- Series
- Combinatorics Seminar
- Time
- Friday, September 27, 2024 - 3:15pm for
- Location
- Skiles 005
- Speaker
- Michael Simkin – Massachusetts Institute of Technology – msimkin@mit.edu – https://math.mit.edu/~msimkin/
- Organizer
- Tom Kelly

The ($2$-dimensional) assignment problem is to find, in an edge weighted bipartite graph, an assignment (i.e., a perfect matching) of minimum total weight. Efficient algorithms for this problem have been known since the advent of modern algorithmic analysis. Moreover, if the edge weights are i.i.d. Exp(1) random variables and the host graph is complete bipartite, seminal results of Aldous state that the expected weight of the optimal assignment tends to $\zeta(2)$.

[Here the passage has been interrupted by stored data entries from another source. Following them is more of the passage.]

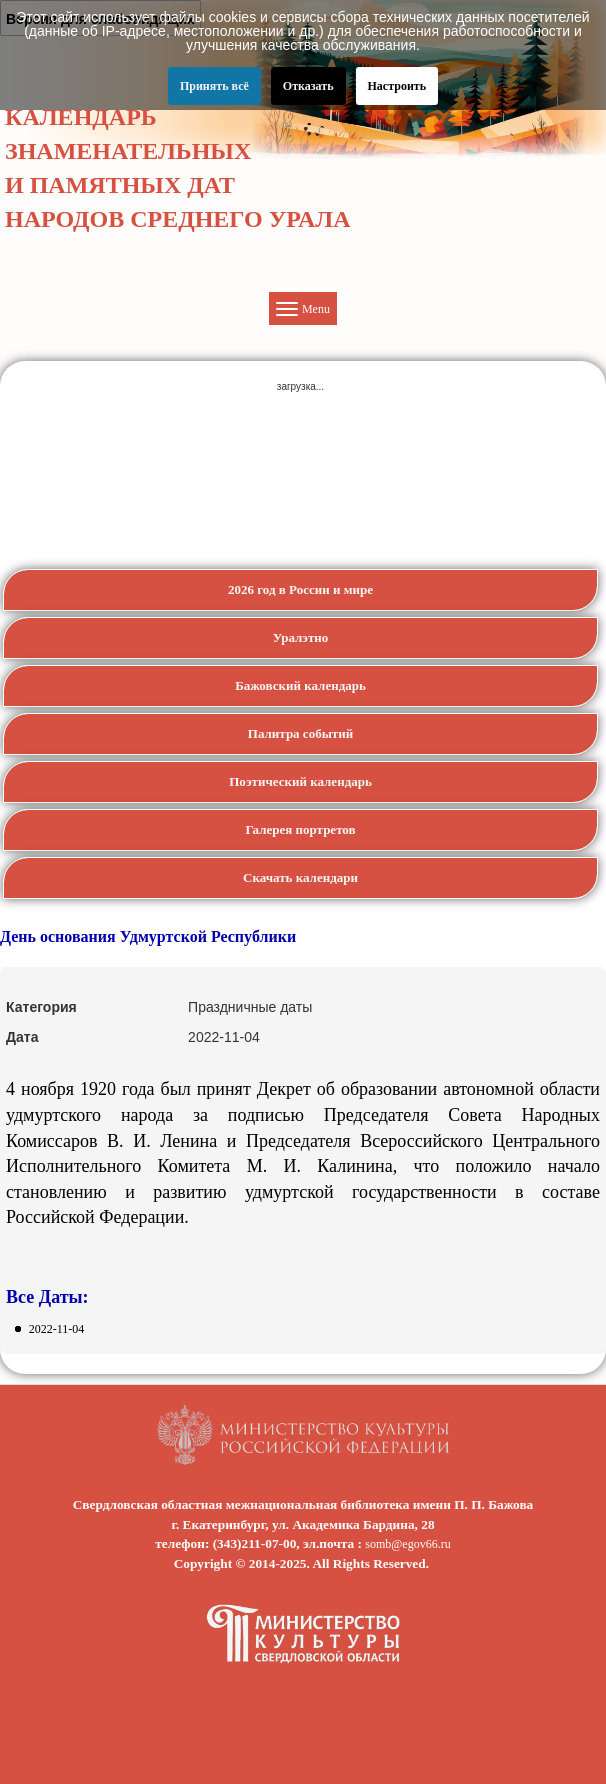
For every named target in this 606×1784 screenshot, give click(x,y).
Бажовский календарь (300, 685)
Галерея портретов (300, 829)
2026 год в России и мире (300, 589)
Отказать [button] (308, 86)
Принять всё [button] (214, 86)
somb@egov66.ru (407, 1544)
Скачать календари (300, 877)
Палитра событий (300, 733)
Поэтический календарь (300, 781)
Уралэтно (301, 637)
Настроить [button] (397, 86)
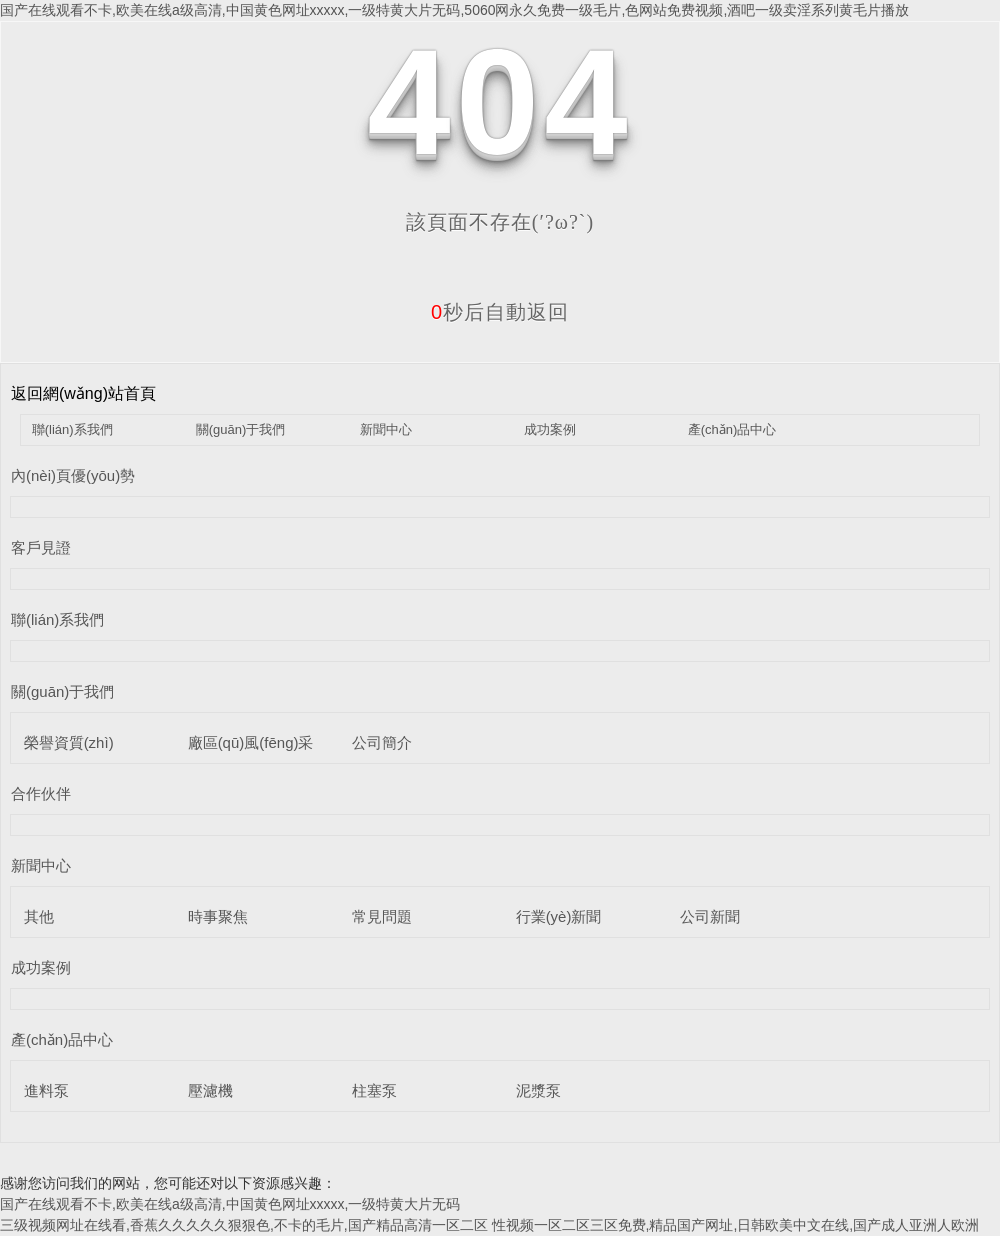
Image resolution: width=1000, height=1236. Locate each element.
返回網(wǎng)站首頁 (83, 393)
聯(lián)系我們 (72, 429)
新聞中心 (386, 429)
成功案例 (550, 429)
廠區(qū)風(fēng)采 (251, 742)
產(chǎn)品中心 (732, 429)
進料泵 (46, 1090)
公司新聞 (710, 916)
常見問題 (382, 916)
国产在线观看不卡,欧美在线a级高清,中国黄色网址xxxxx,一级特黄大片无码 (230, 1204)
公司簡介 (382, 742)
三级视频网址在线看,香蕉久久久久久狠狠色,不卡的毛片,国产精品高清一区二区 (244, 1225)
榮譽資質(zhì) (69, 742)
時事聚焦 (218, 916)
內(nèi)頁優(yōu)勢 (73, 475)
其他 (39, 916)
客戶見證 (41, 547)
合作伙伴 (41, 793)
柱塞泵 (374, 1090)
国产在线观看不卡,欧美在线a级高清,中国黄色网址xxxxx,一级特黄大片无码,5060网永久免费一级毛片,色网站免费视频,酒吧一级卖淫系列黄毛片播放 (454, 10)
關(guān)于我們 (241, 429)
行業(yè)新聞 (559, 916)
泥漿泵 (538, 1090)
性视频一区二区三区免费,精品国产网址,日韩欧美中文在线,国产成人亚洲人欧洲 (736, 1225)
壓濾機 (210, 1090)
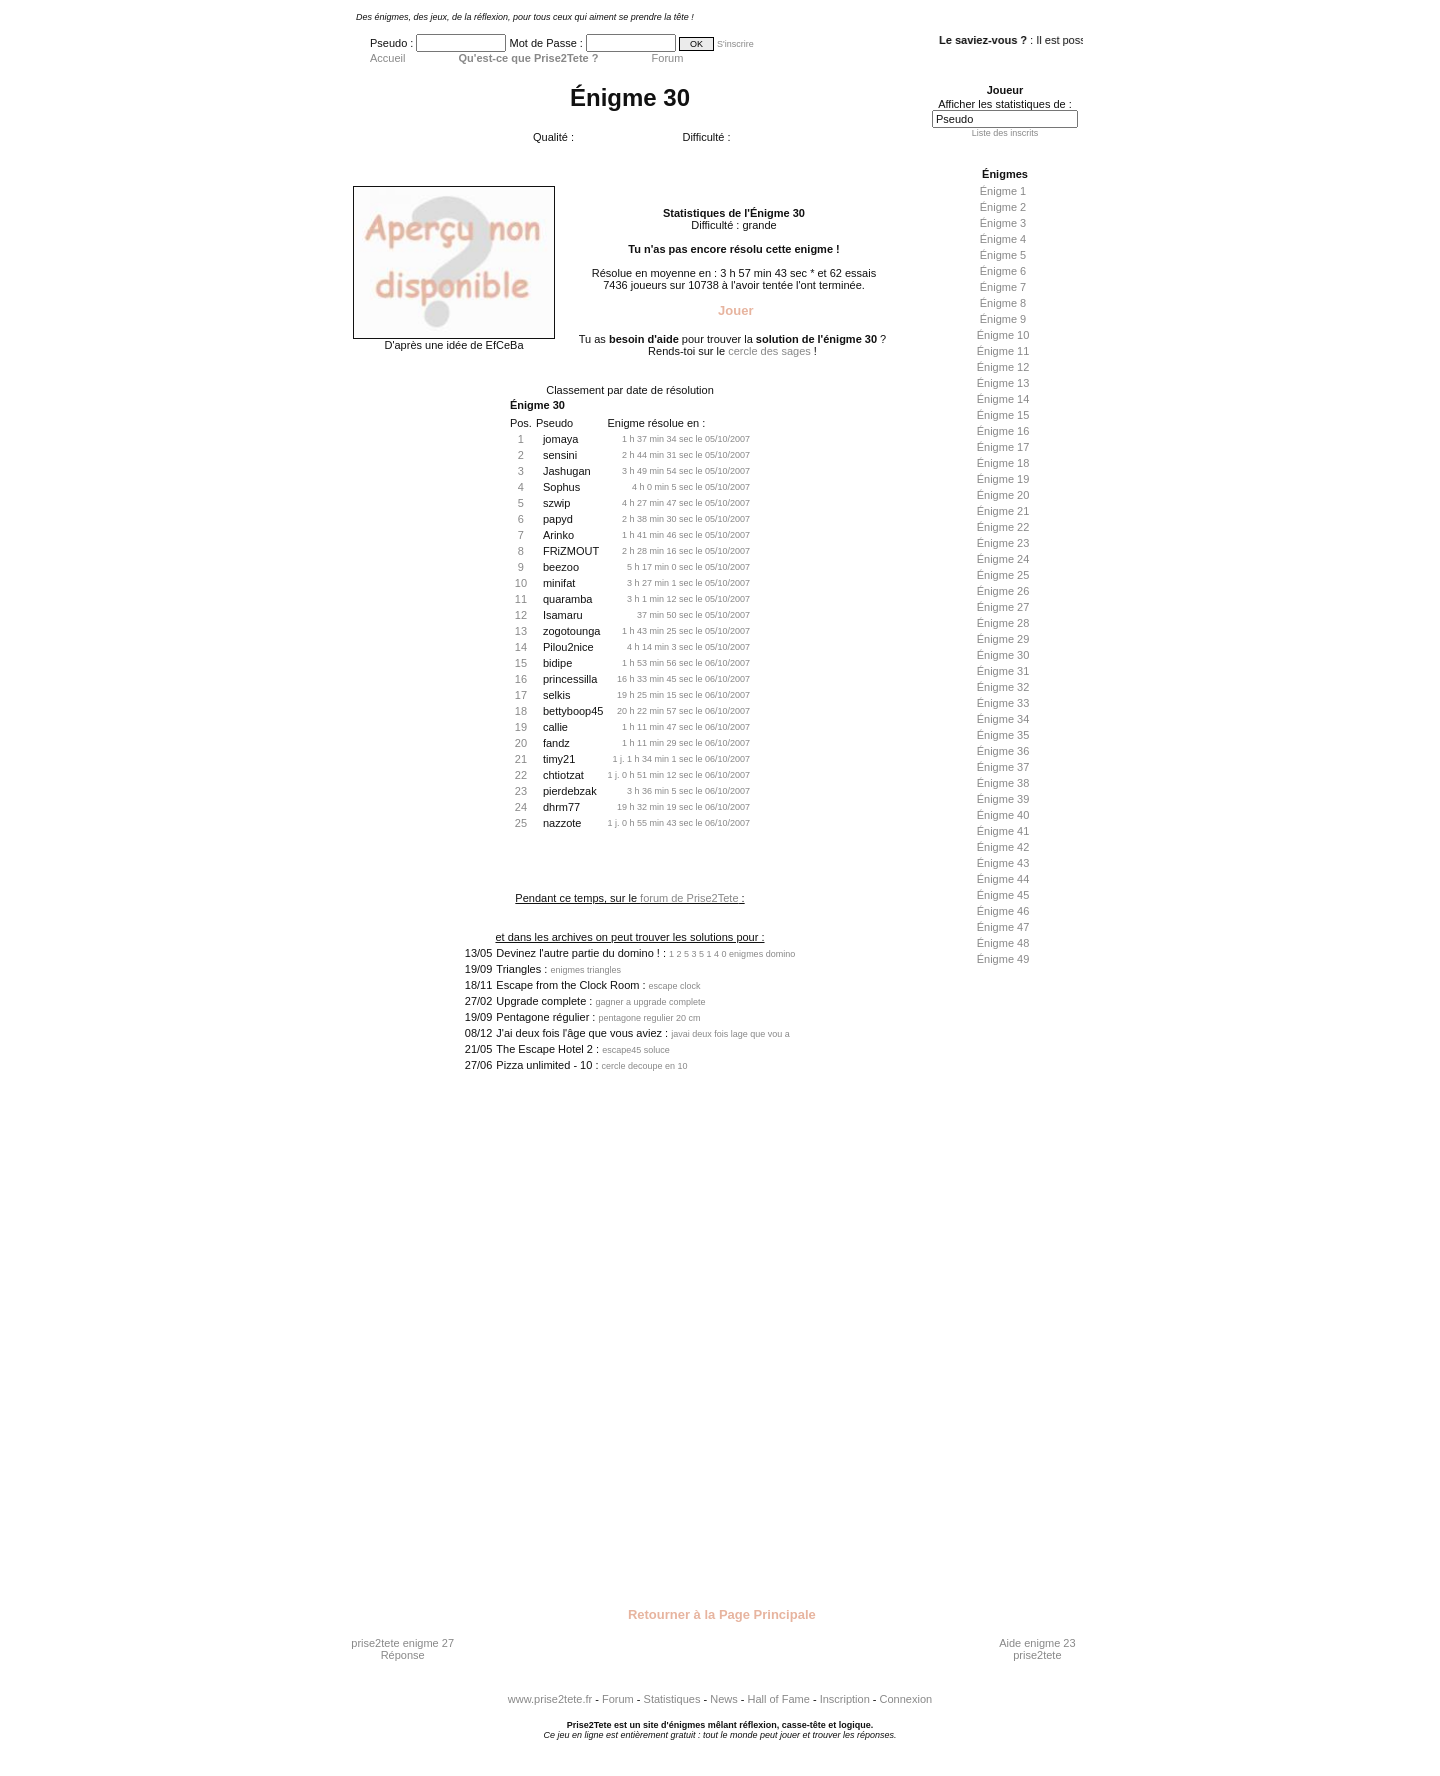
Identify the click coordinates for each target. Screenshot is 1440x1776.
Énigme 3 (1003, 223)
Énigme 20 (1003, 495)
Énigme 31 (1003, 671)
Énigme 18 (1003, 463)
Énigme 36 (1003, 751)
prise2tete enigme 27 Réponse (402, 1649)
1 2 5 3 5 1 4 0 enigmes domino (732, 954)
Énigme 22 (1003, 527)
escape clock (675, 986)
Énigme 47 (1003, 927)
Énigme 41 (1003, 831)
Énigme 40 (1003, 815)
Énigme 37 (1003, 767)
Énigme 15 (1003, 415)
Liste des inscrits (1005, 133)
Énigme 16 (1003, 431)
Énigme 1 (1003, 191)
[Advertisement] (1000, 1287)
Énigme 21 (1003, 511)
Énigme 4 (1003, 239)
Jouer (733, 310)
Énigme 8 (1003, 303)
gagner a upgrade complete (650, 1002)
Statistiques (672, 1699)
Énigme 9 (1003, 319)
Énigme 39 (1003, 799)
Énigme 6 (1003, 271)
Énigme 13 (1003, 383)
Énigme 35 (1003, 735)
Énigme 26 (1003, 591)
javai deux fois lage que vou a (730, 1034)
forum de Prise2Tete (689, 898)
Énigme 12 (1003, 367)
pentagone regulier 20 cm (650, 1018)
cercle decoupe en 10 (645, 1066)
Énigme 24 (1003, 559)
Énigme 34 (1003, 719)
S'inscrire (735, 44)
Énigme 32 (1003, 687)
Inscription (845, 1699)
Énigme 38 (1003, 783)
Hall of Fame (779, 1699)
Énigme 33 (1003, 703)
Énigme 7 (1003, 287)
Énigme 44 (1003, 879)
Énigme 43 (1003, 863)
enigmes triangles (585, 970)
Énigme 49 (1003, 959)
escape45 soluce (636, 1050)
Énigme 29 (1003, 639)
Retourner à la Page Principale (719, 1614)
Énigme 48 (1003, 943)
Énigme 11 (1003, 351)
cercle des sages (769, 351)
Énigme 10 (1003, 335)
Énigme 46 (1003, 911)
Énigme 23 (1003, 543)
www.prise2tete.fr (550, 1699)
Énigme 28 (1003, 623)
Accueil (387, 58)
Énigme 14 (1003, 399)
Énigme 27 (1003, 607)
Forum (668, 58)
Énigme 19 (1003, 479)
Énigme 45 (1003, 895)
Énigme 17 (1003, 447)
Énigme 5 (1003, 255)
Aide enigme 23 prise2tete (1037, 1649)
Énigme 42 (1003, 847)
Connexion (906, 1699)
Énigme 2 (1003, 207)
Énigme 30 (1003, 655)
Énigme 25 (1003, 575)
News (724, 1699)
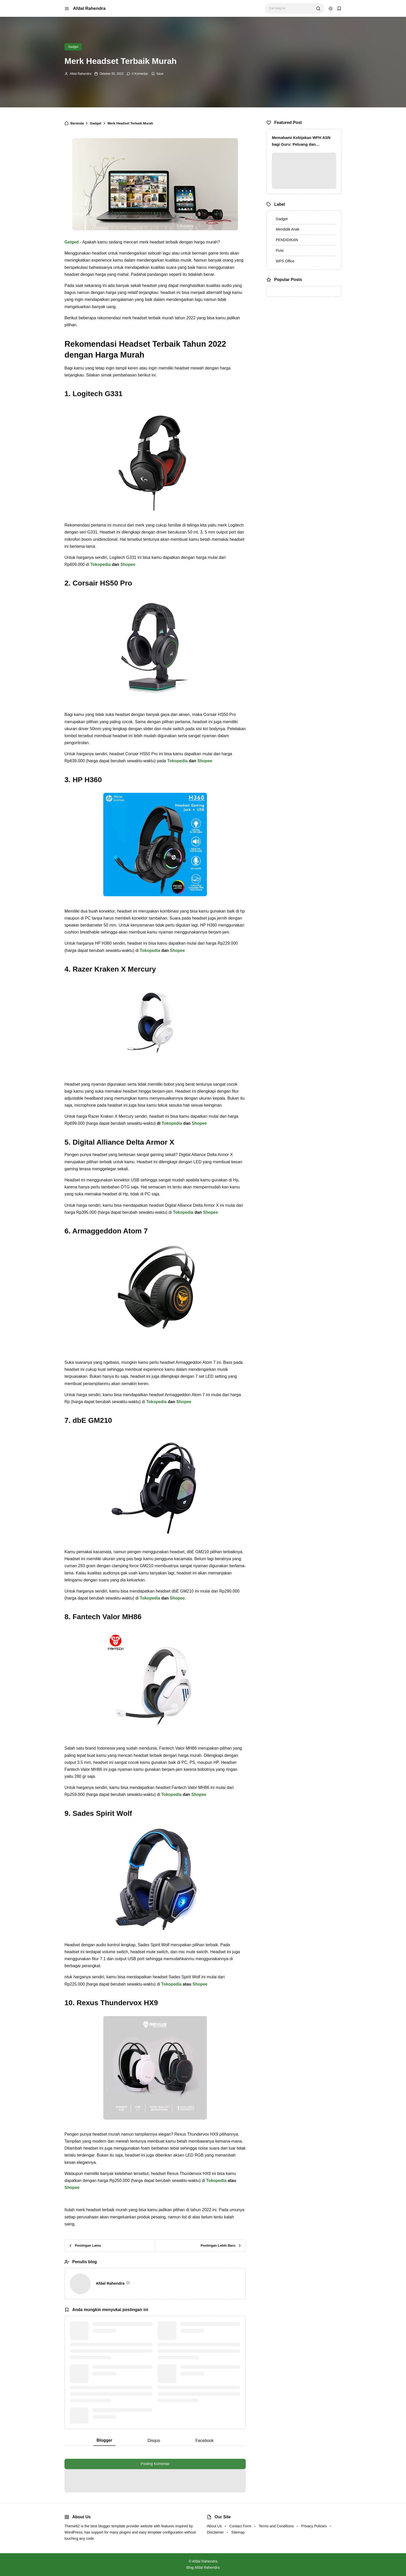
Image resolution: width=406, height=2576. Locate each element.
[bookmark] (339, 8)
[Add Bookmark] (157, 74)
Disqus (154, 2440)
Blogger (104, 2440)
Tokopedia (100, 564)
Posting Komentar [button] (155, 2464)
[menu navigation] (66, 8)
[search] (318, 8)
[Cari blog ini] (290, 8)
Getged (72, 242)
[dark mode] (330, 8)
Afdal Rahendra (89, 8)
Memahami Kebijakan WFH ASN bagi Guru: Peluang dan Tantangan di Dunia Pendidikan (301, 141)
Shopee (127, 564)
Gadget (73, 47)
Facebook (204, 2440)
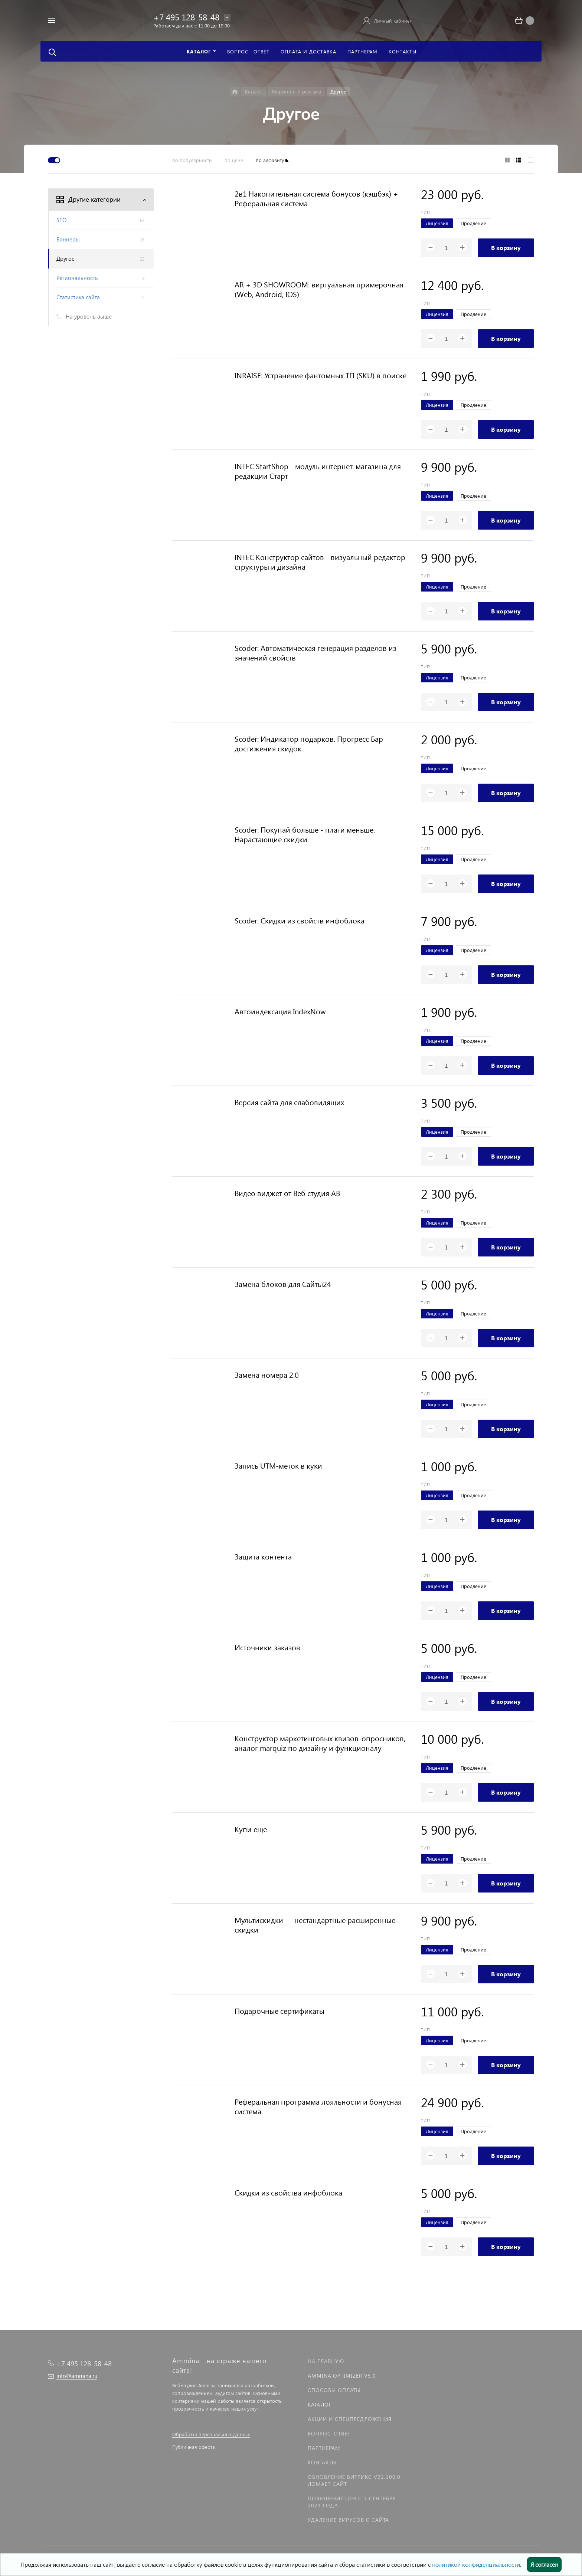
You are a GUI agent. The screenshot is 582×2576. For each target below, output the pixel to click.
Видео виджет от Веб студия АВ (287, 1193)
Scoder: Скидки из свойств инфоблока (299, 920)
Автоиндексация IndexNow (280, 1011)
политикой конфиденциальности (476, 2564)
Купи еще (251, 1829)
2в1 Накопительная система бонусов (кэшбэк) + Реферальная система (316, 198)
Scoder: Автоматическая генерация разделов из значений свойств (315, 652)
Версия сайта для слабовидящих (289, 1102)
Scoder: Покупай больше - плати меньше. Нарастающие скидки (305, 834)
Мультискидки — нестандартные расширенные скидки (315, 1924)
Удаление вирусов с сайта (348, 2519)
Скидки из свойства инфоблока (288, 2192)
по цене (234, 160)
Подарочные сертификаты (279, 2010)
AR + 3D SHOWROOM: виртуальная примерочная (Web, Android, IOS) (319, 289)
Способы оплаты (334, 2390)
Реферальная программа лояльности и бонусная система (318, 2106)
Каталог (320, 2404)
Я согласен (544, 2564)
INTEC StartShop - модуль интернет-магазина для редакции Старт (318, 470)
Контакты (322, 2462)
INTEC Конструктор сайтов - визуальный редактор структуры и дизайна (320, 561)
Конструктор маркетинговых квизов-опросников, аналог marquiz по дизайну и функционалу (320, 1742)
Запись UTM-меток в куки (278, 1465)
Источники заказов (267, 1647)
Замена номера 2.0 (267, 1374)
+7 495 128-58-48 (186, 17)
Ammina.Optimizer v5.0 (342, 2375)
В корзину (506, 247)
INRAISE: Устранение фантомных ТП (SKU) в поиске (320, 375)
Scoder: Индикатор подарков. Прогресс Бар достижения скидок (309, 743)
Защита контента (263, 1556)
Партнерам (324, 2447)
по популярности (192, 160)
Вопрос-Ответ (329, 2433)
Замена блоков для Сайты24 (283, 1283)
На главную (326, 2361)
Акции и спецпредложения (350, 2418)
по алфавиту (270, 160)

We consider high-dimensional versions of the random assignment problem. Here, we are given a cost array $M$, indexed by $[n]^k$, and with i.i.d. Exp(1) entries. The objective is to find a ${0,1}$-matrix A that minimizes $\sum_{x \in [n]^k} A_xM_x$, subject to the constraint that every axis-parallel line in A contains exactly one 1. This is the planar assignment problem, and when $k=2$ is equivalent to the usual random assignment problem. We prove that the expected cost of an optimal assignment is $\Theta(n^{k-2})$. Moreover, we describe a randomized algorithm that finds such an assignment with high probability. The main tool is iterative absorption, as developed by Glock, Kühn, Lo, and Osthus. The results answer questions of Frieze and Sorkin. The algorithmic result is in contrast to the axial assignment problem (in which A contains exactly one 1 in each axis-parallel co-dimension 1 hyperplane). For the latter, the best known bounds (which are due to Frankston, Kahn, Narayanan, and Park) exploit the connection between ``spread'' distributions and optimal assignments. Due to this reliance, no efficient algorithm is known.

Joint work with Ashwin Sah and Mehtaab Sawhney.